Readability Scoring
Readability scoring is table stakes. Every writing tool does it. What DraftLift adds is slop detection — active quality enforcement that catches the patterns making your content sound machine-generated.
Metrics update as you type, so you see the impact of every edit in real time.
Scoring methodology
DraftLift uses two established readability formulas:
Flesch-Kincaid Grade Level
Estimates the U.S. school grade level required to understand the text. Based on average sentence length and syllables per word.
| Grade level | Audience | Example platforms |
|---|
| 5-6 | General public | Social media, X posts |
| 7-8 | Broad professional audience | LinkedIn, email newsletters |
| 9-10 | Educated readers | Blog posts, articles |
| 11+ | Specialist audience | Technical or academic content |
Flesch Reading Ease
A 0-100 score where higher means easier to read:
| Score | Readability |
|---|
| 90-100 | Very easy — understood by an 11-year-old |
| 60-70 | Standard — plain English |
| 30-60 | Difficult — college-level readers |
| 0-30 | Very difficult — academic or technical writing |
Additional metrics
Beyond the two core scores, the editor sidebar tracks:
- Word count and character count — Essential for platform-specific length requirements
- Reading time — Estimated time to read at average speed
- Average words per sentence — Shorter sentences improve readability; aim for 15-20 words on average
- Paragraph count — More paragraphs with fewer sentences generally improve scannability
Anti-slop quality system
This is where DraftLift goes beyond scoring into active quality enforcement. The Anti-Slop Quality System analyzes content for patterns that mark generic AI writing:
Critical patterns
Issues that make content sound obviously machine-generated:
- Robotic sentence structures (“It’s not X, it’s Y”)
- AI vocabulary crutches (utilize, leverage, synergy, paradigm, myriad)
- Infomercial hooks (“The best part?”, “Ready to level up?”, “Here’s the thing”)
- Vague attributions and fabricated statistics
Warning patterns
Issues that weaken writing quality:
- Em-dash overuse
- Arrow symbols and emoji clusters
- Formulaic triple-item lists
- Binary opposite structures (“It’s not about X, it’s about Y”)
Style signals
Subtler patterns worth reviewing:
- Filler word density
- Adverb overuse
- Copula avoidance (unnecessarily replacing “is/are” with action verbs)
- Synonym cycling (using different words for the same concept to sound varied)
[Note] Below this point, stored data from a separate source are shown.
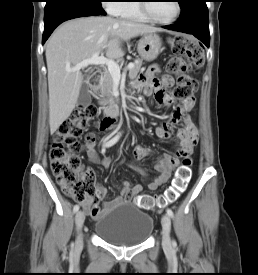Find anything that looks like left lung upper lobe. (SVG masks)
<instances>
[{
  "label": "left lung upper lobe",
  "instance_id": "obj_1",
  "mask_svg": "<svg viewBox=\"0 0 258 275\" xmlns=\"http://www.w3.org/2000/svg\"><path fill=\"white\" fill-rule=\"evenodd\" d=\"M188 0H178L180 7H182Z\"/></svg>",
  "mask_w": 258,
  "mask_h": 275
}]
</instances>
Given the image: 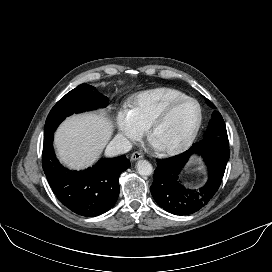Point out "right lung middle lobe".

Each flagged pattern includes a severity level and a specific suggestion. Patterns are highlighted inline in the editor so you can fix them in context.
Readability targets vary by platform. Match your score to your audience:
| Platform | Target grade level | Why |
|---|
| X / Twitter | 5-7 | Must be instantly understood while scrolling |
| LinkedIn | 7-9 | Professional but accessible |
| Short-form video | 5-7 | Scripts should sound natural when spoken |
| Email newsletter | 7-8 | Scannable in a busy inbox |
| Blog post | 8-10 | Readers expect more depth |
| YouTube script | 6-8 | Spoken content should feel conversational |
Don’t chase the lowest possible score. A blog post about database architecture should be at a higher grade level than a LinkedIn motivational post. Match readability to your audience and platform.